◆ The task:
Below are some records. Return exactly the lines from the one with "Sant Pere del Burgal / 1" to the one with "Redacció museu", and nothing else.

◆ Records from a collection:
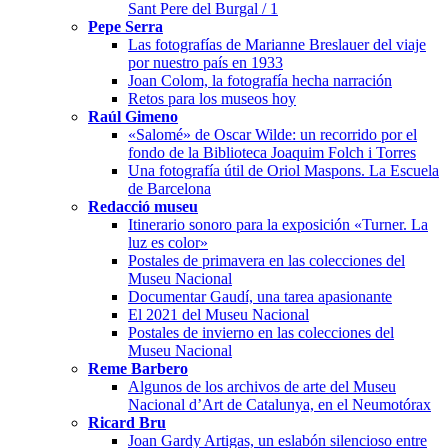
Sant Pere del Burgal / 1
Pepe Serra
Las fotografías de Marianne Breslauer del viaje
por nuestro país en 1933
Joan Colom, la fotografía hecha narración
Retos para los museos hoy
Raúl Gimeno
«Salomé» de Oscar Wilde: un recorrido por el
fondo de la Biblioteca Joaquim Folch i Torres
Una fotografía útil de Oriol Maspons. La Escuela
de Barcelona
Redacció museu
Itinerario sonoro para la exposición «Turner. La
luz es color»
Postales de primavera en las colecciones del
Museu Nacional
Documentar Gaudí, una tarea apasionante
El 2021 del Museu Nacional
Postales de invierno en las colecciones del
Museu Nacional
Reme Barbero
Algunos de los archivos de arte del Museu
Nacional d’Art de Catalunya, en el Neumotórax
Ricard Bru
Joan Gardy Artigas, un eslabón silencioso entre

--

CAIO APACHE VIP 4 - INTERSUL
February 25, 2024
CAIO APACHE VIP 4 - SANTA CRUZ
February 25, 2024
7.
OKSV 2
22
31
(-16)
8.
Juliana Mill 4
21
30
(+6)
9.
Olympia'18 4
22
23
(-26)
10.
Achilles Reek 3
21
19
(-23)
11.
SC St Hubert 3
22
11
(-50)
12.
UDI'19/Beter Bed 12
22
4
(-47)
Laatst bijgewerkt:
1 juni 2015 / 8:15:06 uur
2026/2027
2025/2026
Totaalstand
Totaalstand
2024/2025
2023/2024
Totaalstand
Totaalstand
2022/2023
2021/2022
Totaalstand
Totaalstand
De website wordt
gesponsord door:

--

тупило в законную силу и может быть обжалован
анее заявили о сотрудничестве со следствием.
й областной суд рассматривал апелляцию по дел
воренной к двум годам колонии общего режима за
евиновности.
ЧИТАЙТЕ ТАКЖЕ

◆ Result:
Sant Pere del Burgal / 1
Pepe Serra
Las fotografías de Marianne Breslauer del viaje
por nuestro país en 1933
Joan Colom, la fotografía hecha narración
Retos para los museos hoy
Raúl Gimeno
«Salomé» de Oscar Wilde: un recorrido por el
fondo de la Biblioteca Joaquim Folch i Torres
Una fotografía útil de Oriol Maspons. La Escuela
de Barcelona
Redacció museu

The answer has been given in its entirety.